At such a time as this, one wonders where to turn for language to help commemorate and reckon with his retirement. One tries to imagine a Gordon without him, and one remembers his important directives: Stevick, go to grad school; get your language requirement done; try radio; teach my oral interp class; apply for the position here; marry her, don’t wait too long; don’t wait too long—children are a blessing. These, too, Stine will say. How to gather the fruit of all that into words at once true and lovely? To quote usefully, “language staggers here”—or stumbles: at least mine does. Plus I’m afraid I’ll blub or do something ridiculous—
—because this spring I find myself toggling between “Stop all the clocks—Mark Stevick, are you grieving over Peter Stine soon leaving?” and what that means for us, for me in my 44th year to heaven—
—toggling between that and lines by Wordsworth, unveiled by Stine in his class:
Though nothing can bring back the hour
Of splendor in the grass, of glory in the flower,
We will grieve not, rather find
Strength in what remains behind;
In the primal sympathy
Which having been must ever be;
In the soothing thoughts that spring
Out of human suffering;
In the faith that looks through death,
In years that bring the philosophic mind.

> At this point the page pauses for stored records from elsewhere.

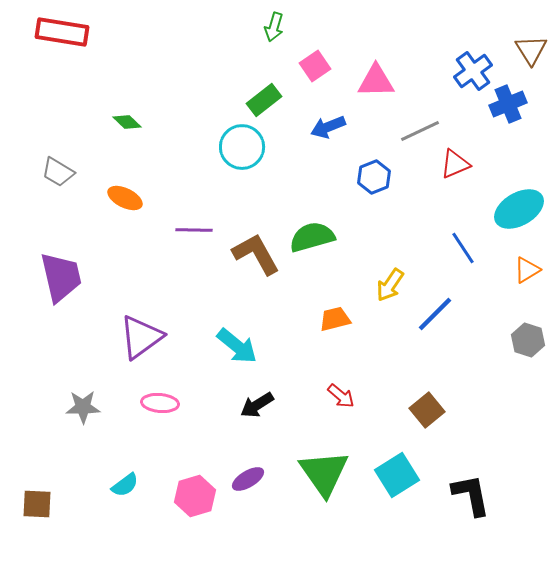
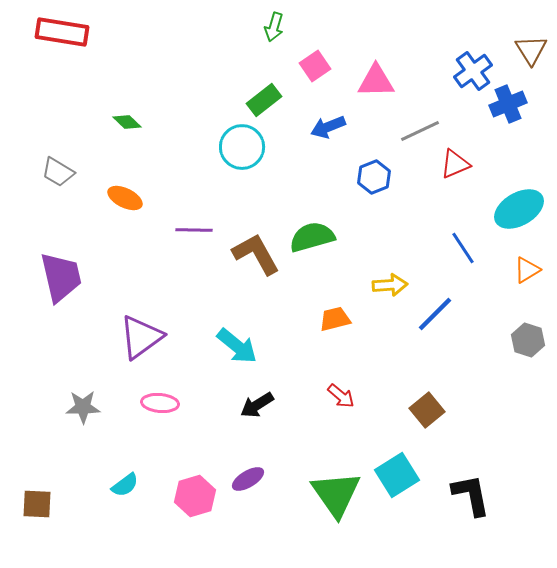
yellow arrow at (390, 285): rotated 128 degrees counterclockwise
green triangle at (324, 473): moved 12 px right, 21 px down
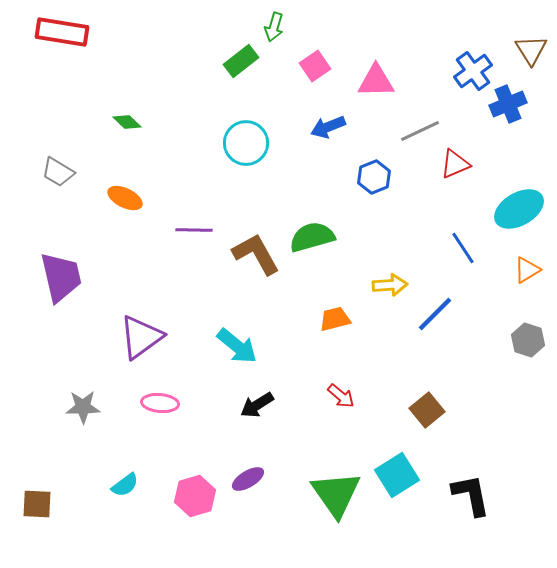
green rectangle at (264, 100): moved 23 px left, 39 px up
cyan circle at (242, 147): moved 4 px right, 4 px up
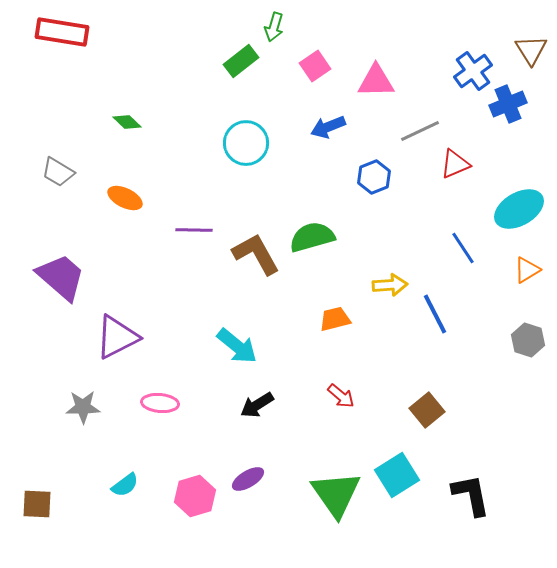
purple trapezoid at (61, 277): rotated 36 degrees counterclockwise
blue line at (435, 314): rotated 72 degrees counterclockwise
purple triangle at (141, 337): moved 24 px left; rotated 9 degrees clockwise
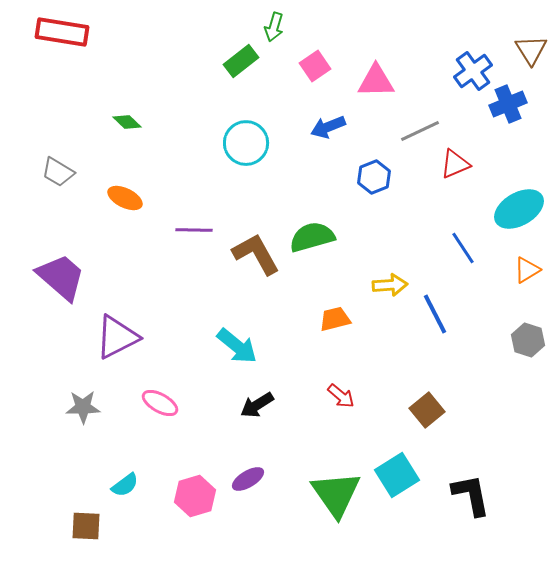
pink ellipse at (160, 403): rotated 24 degrees clockwise
brown square at (37, 504): moved 49 px right, 22 px down
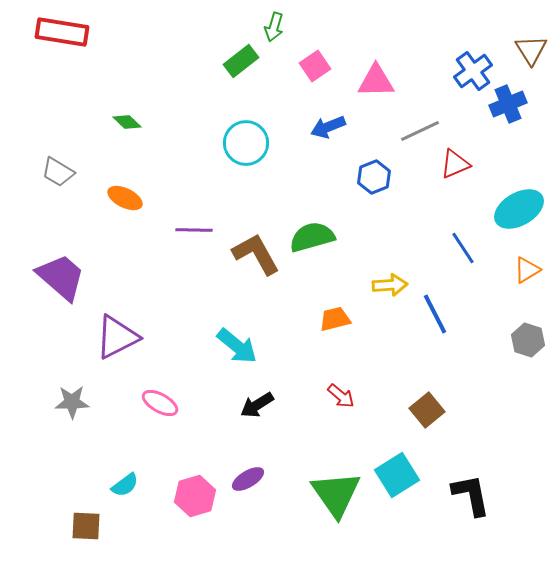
gray star at (83, 407): moved 11 px left, 5 px up
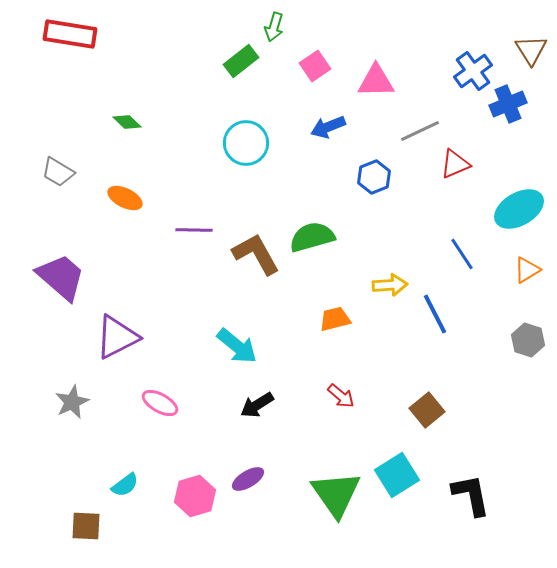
red rectangle at (62, 32): moved 8 px right, 2 px down
blue line at (463, 248): moved 1 px left, 6 px down
gray star at (72, 402): rotated 24 degrees counterclockwise
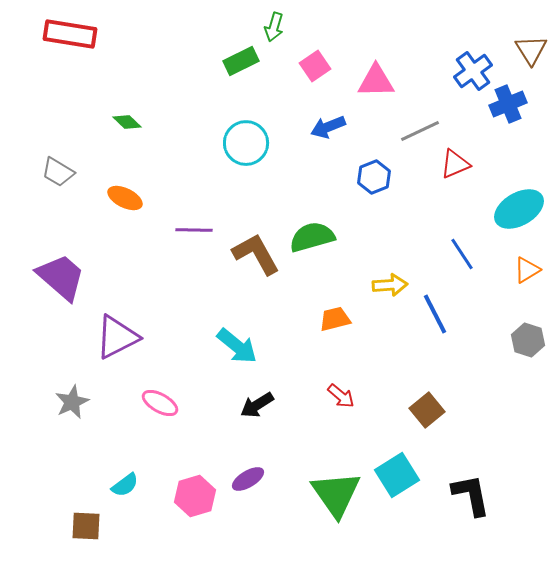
green rectangle at (241, 61): rotated 12 degrees clockwise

Perhaps Peter is finding Wordsworth was right. Through God’s grace and Sue’s kidney, I trust he’ll continue to find strength in and among his loves: family, friends and students; reading, writing, performing (from these may there be no severing)—and, next summer, traveling back to England to lead a 10-day literary excursion. The aged eagle’s wings have plenty of spread left in them.
And though much is taken, much abides at Gordon after Stine. Innumerables. For starters, two essential courses in the English department, Nobel Prize winners and African Literature; a theatre major and a black box theatre with a plaque bearing his name; and most notably, row upon row of alumni, I among them, whose lives have borne out another of his sayings—that with a liberal arts degree, especially in English, you can think and write and speak well, so you can do anything.
Some would say, about a legacy like that, “Well done, good and faithful servant.”
What would Peter Stine say about it?
“Not bad.”
Here’s to my professor, colleague and friend, Peter W. Stine.
-Delivered at Peter Stine’s retirement dinner in 2008. He passed away August 5, 2011. We carry stones, and pile them on his.
Thanks for posting this Mark. It would take a whole choir of my voices to reach the volume and measure of Stine’s – and a divine gift to tell of his life as you do.